Line a rimmed baking sheet with parchment. On a lightly floured surface with a lightly floured rolling pin, roll out the dough until it’s 1/8 inch thick. Cut the dough with a 4-inch round cookie cutter into 12 circles. (If necessary, gather the scraps and reroll once.) Shingle the dough on the prepared baking sheet. Refrigerate.
Make the filling
Prepare an ice bath by filling a large bowl with several inches of ice water. Set a smaller metal bowl in the water.
In a heavy-duty 3-quart saucepan, combine the peaches with 1/3 cup of the sugar, the lemon juice, and salt. Cook over medium-low heat until the peaches have softened and released some of their juices, about 5 minutes.

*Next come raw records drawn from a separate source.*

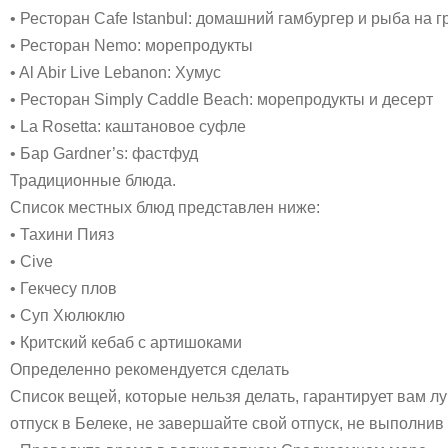
• Ресторан Cafe Istanbul: домашний гамбургер и рыба на г
• Ресторан Nemo: морепродукты
• Al Abir Live Lebanon: Хумус
• Ресторан Simply Caddle Beach: морепродукты и десерт
• La Rosetta: каштановое суфле
• Бар Gardner’s: фастфуд
Традиционные блюда.
Список местных блюд представлен ниже:
• Тахини Пияз
• Cive
• Гекчесу плов
• Суп Хюлюклю
• Критский кебаб с артишоками
Определенно рекомендуется сделать
Список вещей, которые нельзя делать, гарантирует вам л
отпуск в Белеке, не завершайте свой отпуск, не выполни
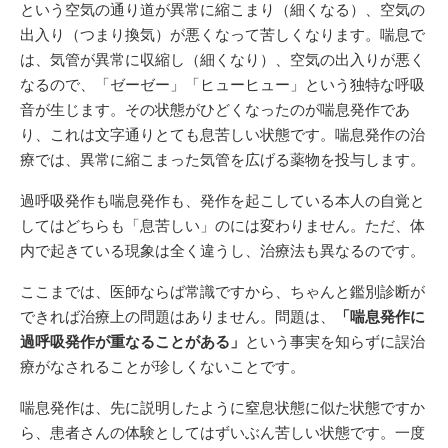
という空気の通り道が異常に縮こまり（細くなる）、空気の
出入り（つまり換気）が悪くなって苦しくなります。喘息で
は、気管が異常に収縮し（細くなり）、空気の出入りが悪く
なるので、「ゼーゼー」「ヒューヒュー」という独特な呼吸
音が生じます。その状態がひどくなったのが喘息発作であ
り、これは文字通りとても息苦しい状態です。喘息発作の治
療では、異常に縮こまった気管を広げる薬物を投与します。
過呼吸発作も喘息発作も、発作を起こしている本人の自覚と
してはどちらも「息苦しい」のには変わりません。ただ、体
内で起きている現象は全く違うし、治療法も異なるのです。
ここまでは、医師ならば常識ですから、ちゃんと鑑別診断が
できれば治療上の問題はありません。問題は、
「喘息発作に
過呼吸発作が重なることがある」
という事実を知らずに誤治
療がなされることが珍しくないことです。
喘息発作は、先に説明したように窒息状態に似た状態ですか
ら、患者さんの体験としてはずいぶん苦しい状態です。一度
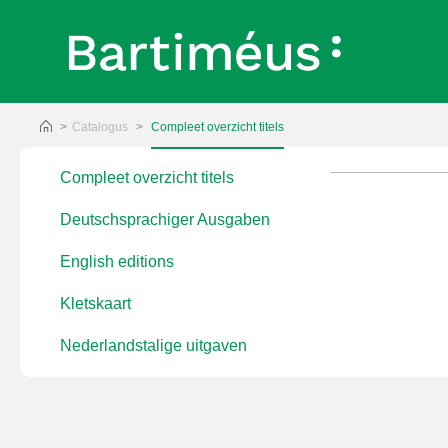
Catalogus
Compleet overzicht titels
Compleet overzicht titels
Deutschsprachiger Ausgaben
English editions
Kletskaart
Nederlandstalige uitgaven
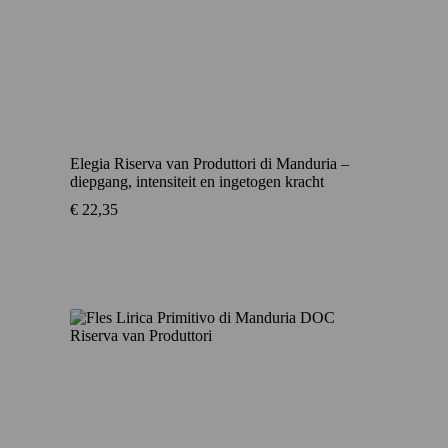
Elegia Riserva van Produttori di Manduria –
diepgang, intensiteit en ingetogen kracht
€
22,35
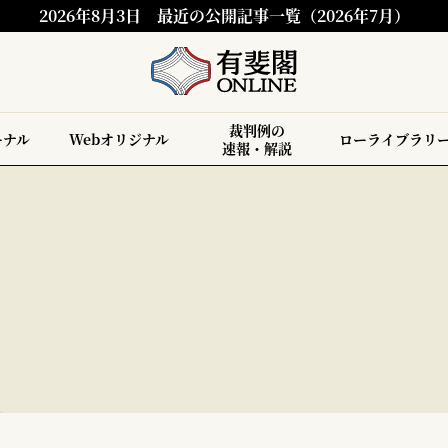
2026年8月3日
最近の公開記事一覧（2026年7月）
裁判例の
ーナル
Webオリジナル
ローライブラリ
速報・解説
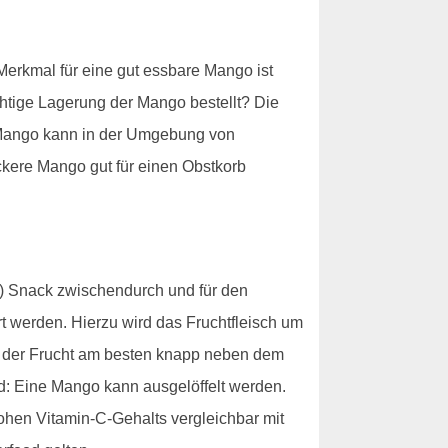
 Merkmal für eine gut essbare Mango ist
ichtige Lagerung der Mango bestellt? Die
e Mango kann in der Umgebung von
ckere Mango gut für einen Obstkorb
en) Snack zwischendurch und für den
 werden. Hierzu wird das Fruchtfleisch um
n der Frucht am besten knapp neben dem
nd: Eine Mango kann ausgelöffelt werden.
hohen Vitamin-C-Gehalts vergleichbar mit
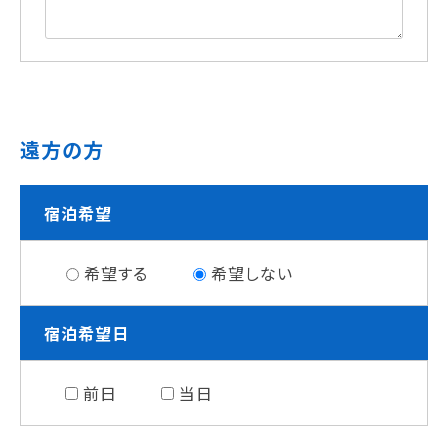
遠方の方
宿泊希望
希望する
希望しない
宿泊希望日
前日
当日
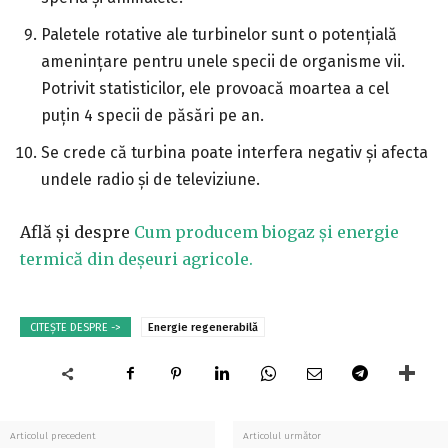
Paletele rotative ale turbinelor sunt o potențială
amenințare pentru unele specii de organisme vii.
Potrivit statisticilor, ele provoacă moartea a cel
puțin 4 specii de păsări pe an.
Se crede că turbina poate interfera negativ și afecta
undele radio și de televiziune.
Află și despre
Cum producem biogaz și energie
termică din deșeuri agricole.
CITEȘTE DESPRE ->
Energie regenerabilă
Articolul precedent
Articolul următor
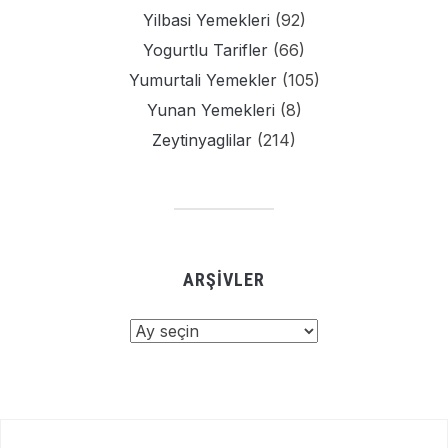
Yilbasi Yemekleri
(92)
Yogurtlu Tarifler
(66)
Yumurtali Yemekler
(105)
Yunan Yemekleri
(8)
Zeytinyaglilar
(214)
ARŞIVLER
Arşivler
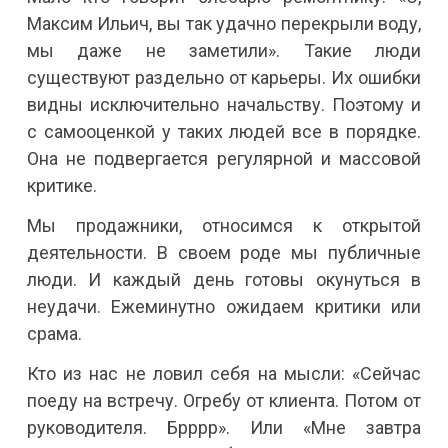
Максим Ильич, вы так удачно перекрыли воду,
мы даже не заметили». Такие люди
существуют раздельно от карьеры. Их ошибки
видны исключительно начальству. Поэтому и
с самооценкой у таких людей все в порядке.
Она не подвергается регулярной и массовой
критике.
Мы продажники, относимся к открытой
деятельности. В своем роде мы публичные
люди. И каждый день готовы окунуться в
неудачи. Ежеминутно ожидаем критики или
срама.
Кто из нас не ловил себя на мысли: «Сейчас
поеду на встречу. Огребу от клиента. Потом от
руководителя. Брррр». Или «Мне завтра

In a small bowl, combine the cornstarch with 1 Tbs. cold water. Add the slurry to the peach mixture and cook over medium-low heat until thickened, about 1 minute. Add the hot pepper jelly, 1/8 tsp. cinnamon, and a pinch of cayenne. Remove from the heat and stir to blend. Transfer the mixture to the bowl in the ice bath and cool.
Assemble the pies
Brush the perimeter of each dough round with water. Put a rounded tablespoon of filling in the center of each round. Fold the dough in half to form a half-moon shape and pinch the edges together to seal. Refrigerate, covered, for at least 15 minutes and up to 24 hours before frying.
Fry the pies
Combine the remaining 1 cup sugar, 1 tsp. cinnamon, and 1/8 teaspoon cayenne in a shallow bowl and reserve.

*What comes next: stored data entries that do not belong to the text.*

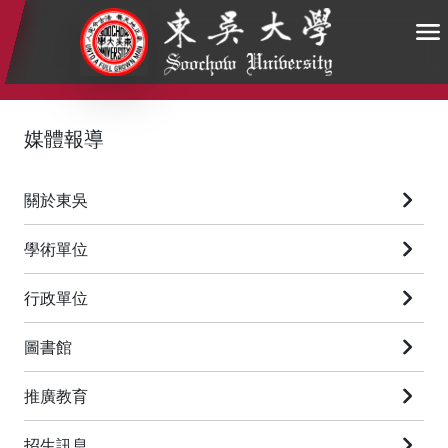
:::
:::
:::
媒體報導
關於東吳
學術單位
行政單位
圖書館
推廣教育
招生訊息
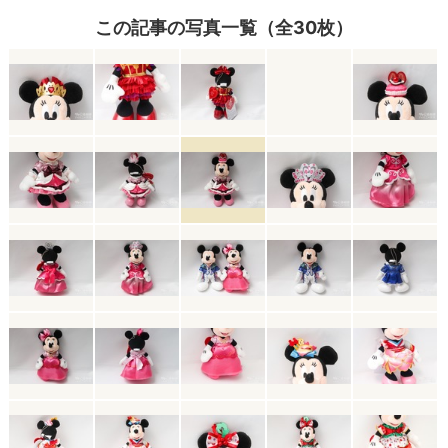
この記事の写真一覧（全30枚）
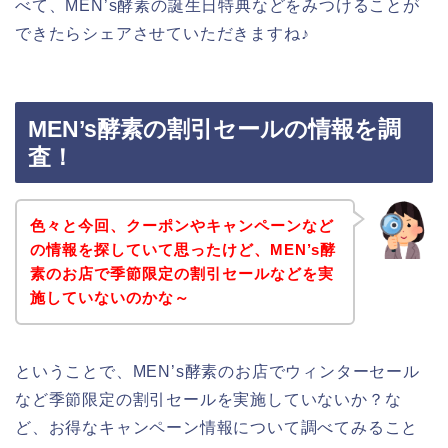
べて、MEN’s酵素の誕生日特典などをみつけることが
できたらシェアさせていただきますね♪
MEN’s酵素の割引セールの情報を調
査！
色々と今回、クーポンやキャンペーンなど
の情報を探していて思ったけど、MEN’s酵
素のお店で季節限定の割引セールなどを実
施していないのかな～
ということで、MEN’s酵素のお店でウィンターセール
など季節限定の割引セールを実施していないか？な
ど、お得なキャンペーン情報について調べてみること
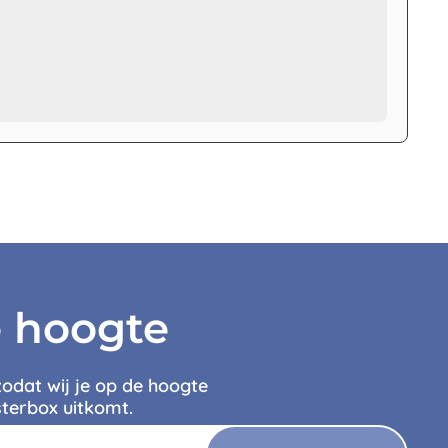
e hoogte
zodat wij je op de hoogte
terbox uitkomt.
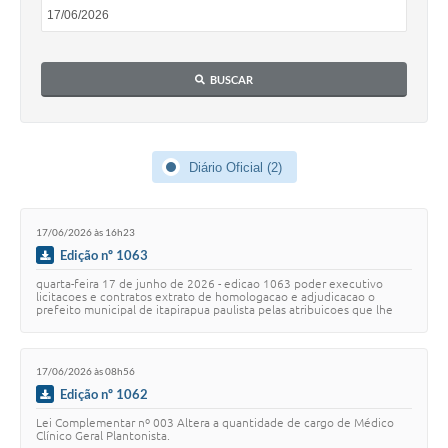
Editais
Serviços Online
BUSCAR
A Prefeitura
Diário Oficial (2)
Telefones Úteis
Transparência
17/06/2026 às 16h23
Jornal
Edição nº 1063
quarta-feira 17 de junho de 2026 - edicao 1063 poder executivo
Agenda
licitacoes e contratos extrato de homologacao e adjudicacao o
prefeito municipal de itapirapua paulista pelas atribuicoes que lhe
sao conferidas por lei torn…
SIC
Diário Oficial
17/06/2026 às 08h56
Edição nº 1062
Notícias
Lei Complementar nº 003 Altera a quantidade de cargo de Médico
Clínico Geral Plantonista.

Have ready a large rimmed baking sheet lined with paper towels. Fill a 10-inch skillet (preferably cast iron) with 1/2 inch of oil. Clip a candy thermometer to the side of the pan, making sure it doesn’t touch the bottom. Heat the oil to 365°F and fry the pies in two batches until golden-brown, 1 to 1½ minutes per side. With a slotted spoon, remove the pies from the pan, drain on the paper-towel-lined baking sheet, and then dredge in the cinnamon-sugar. Serve warm or at room temperature. These pies are best the day they’re made.